The shogunate then goes on to employ the elite Shinsegumi police force to quell the growing opposition of the Ishin Shishi, which leads to the events of Like a Dragon: Ishin. In the game, Sakamoto Ryoma is affiliated with the faction, being from the Ishin Shishi-controlled region of Tosa on the southern coast of Japan’s Shikoku island.
When his adoptive father is assassinated, he goes undercover as a member of the Shinsegumi using the name Saito Hajime in order to find out the truth of his father’s death.
The game is set in the streets of a fictionalised version of the city of Kyoto, Kyo. Ryoma will have to navigate the harsh political climate that sees the Shinsengumi and Ishin Shishi clash as he investigates who among the police could have killed his father.
Reeling back to history, Tension between the Shinsengumi and Ishin Shishi culminated in the 1864 Ikedaya incident, a riot in Kyoto that saw battle erupt between the two factions, resulting in heavy casualties.
It’s clear there are a lot of historical details Like a Dragon: Ishin has to pull from in its story of murder and political intrigue during this time of great change in Japan’s history.
However, it takes a bit of time to get the ball rolling and see the storyline clearly. It wasn’t until about 8 hours in, around the halfway point, that the various pieces fell into place and the story became clearer.
It drops a lot on you, frontloading the story by establishing factions, political terminology, and the deep cast in a way that can be tough to follow if you’re not already familiar with Edo period history. Ishin is ambitious in that way, trusting that you can keep up and track the things it throws at you.
The first half sort of spins its wheels before having real consequences and character motivations take centre stage. If you’ve played too many of these games, you won’t be completely surprised by their plot twists at this point, but time after time, Yakuza games still activate those good brain chemicals with their cinematic storytelling panache, and Ishin is no exception.
Graphics and Environment
19th-century Kyoto’s woodland surroundings make for a nice and fresh change of scenery from the bustling urban jungle of present-day Tokyo. Much like Kamurocho, it’s arguably best experienced at night, when trading neon-soaked streets littered with drunken locals for lantern-lit lanes gives the city a retro Japanese era vibe.
However, Ishin’s small slice of Japan’s original capital city is not without its standout sections, such as the bustling marketplace lining the canals in the Fushimi district.

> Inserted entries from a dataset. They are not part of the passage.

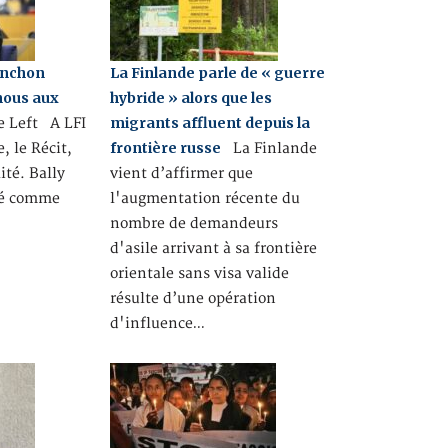
enchon
La Finlande parle de « guerre
rnous aux
hybride » alors que les
migrants affluent depuis la
 Left A LFI
frontière russe
, le Récit,
La Finlande
lité. Bally
vient d’affirmer que
té comme
l'augmentation récente du
nombre de demandeurs
d'asile arrivant à sa frontière
orientale sans visa valide
résulte d’une opération
d'influence…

The game is full of various activities that fill the streets of Kyo. Signatures like rhythm-based karaoke feature a playlist of bangers that has Ryoma on stage singing his heart out to a crowd of bar patrons—good old “Baka Mitai” gets another goofy rendition here.
The fan-dancing minigame and substory could have you sinking even more time into chaining combos to some catchy Japanese folk tunes as Ryoma showcases his elegant traditional moves.

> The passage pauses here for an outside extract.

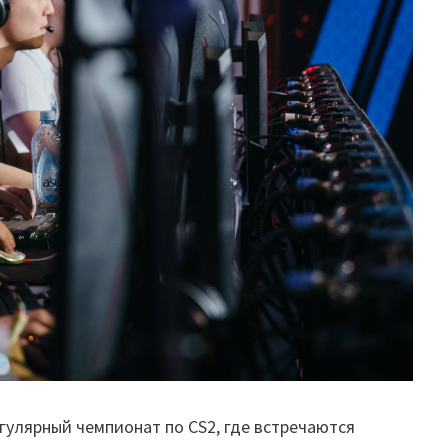
егулярный чемпионат по CS2, где встречаются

You have the ability to farm, fish, and cook. As you harvest fruits and veggies, and reel in more fish from the rivers and open seas, you can cook more dishes. Cooking is accomplished through the use of cute little minigames that reward you with food as well as powerful healing items and extra money if you want to fulfil food delivery requests.
It’s also how you connect with Ryoma’s adopted daughter, Haruka, who is essentially the same character as in the mainline games.
Combat and Gameplay
As with any other Yakuza game, the rustic riverside streets aren’t just meant for sightseeing but also fight-spreeing, and Like a Dragon: Ishin! introduces a blend of blades and bullets that makes its combat feel refreshingly distinct from other entries in the series for the most part.

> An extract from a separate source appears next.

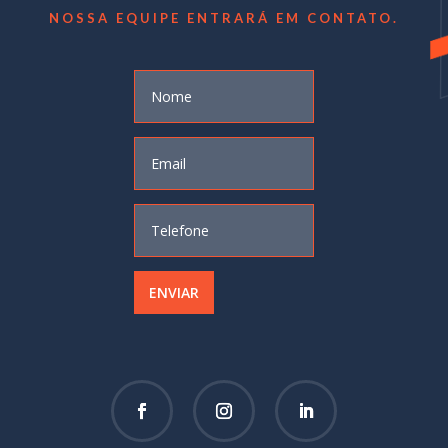
de
NOSSA EQUIPE ENTRARÁ EM CONTATO.
Links
ENVIAR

Ryoma has four different fighting stances that you can switch between on the fly, allowing you to go from the smash and bash of the barehanded brawler technique to the slash and dash of the swordsman style with a tap of the D-pad. They vary in usefulness.
The Wild Dancer style happens to be the most fun and reliable combat stance in Like a Dragon: Ishin! Wild Dancer finds Ryoma at his most fleet-footed, composed of a combination of fast sword slashes and a spinning blast of gunfire that’s excellent for crowd control, along with a twirling evade move that can be chained together to pinball him out of harm’s way and into a position of power.
The fact that its faster attacks came at the cost of dealing slightly less damage overall made it less effective against the more brutish bosses. The game has a flexible upgrade system that rewards you for using different stances and lets you add perks like new, devastating Heat Actions—the series’ signature cinematic finishers—or extended combos as you level up.
Dojos throughout Kyo have their own little stories and unlock more options to get the most out of your stances, and trooper cards act as special abilities that either provide buffs or magic-like attacks. It all blends in well with the atmosphere of the game.
This new version of Ishin stays true to the original game, which was released in 2014. It has the same gameplay foundation as the previous entries in the series. So, despite being rebuilt on Unreal Engine 4, it plays similarly to Yakuza 0 and Yakuza Kiwami.
However, that’s a noticeable step back after five other entries in the modernised Dragon Engine—especially coming off the latest in Lost Judgment, which featured the best brawler combat system RGG has made thus far. Playing through Ishin, it’s clear how much the series has evolved, with better fluidity of movement, and how that manifests in a more robust combat experience.
Like A Dragon: Ishin is a fascinating part of the RGG Studio catalogue. It creatively blends the characters and drama of Yakuza lore with a period piece set during a turbulent time in Japanese history. By virtue of its brand of storytelling, Ishin forgoes some of the tropes that glorify samurai but rides that line ever so closely.
The revision uses an older foundation that shows its age, and it is nice to finally have a version of the game that has been tidied up for modern platforms.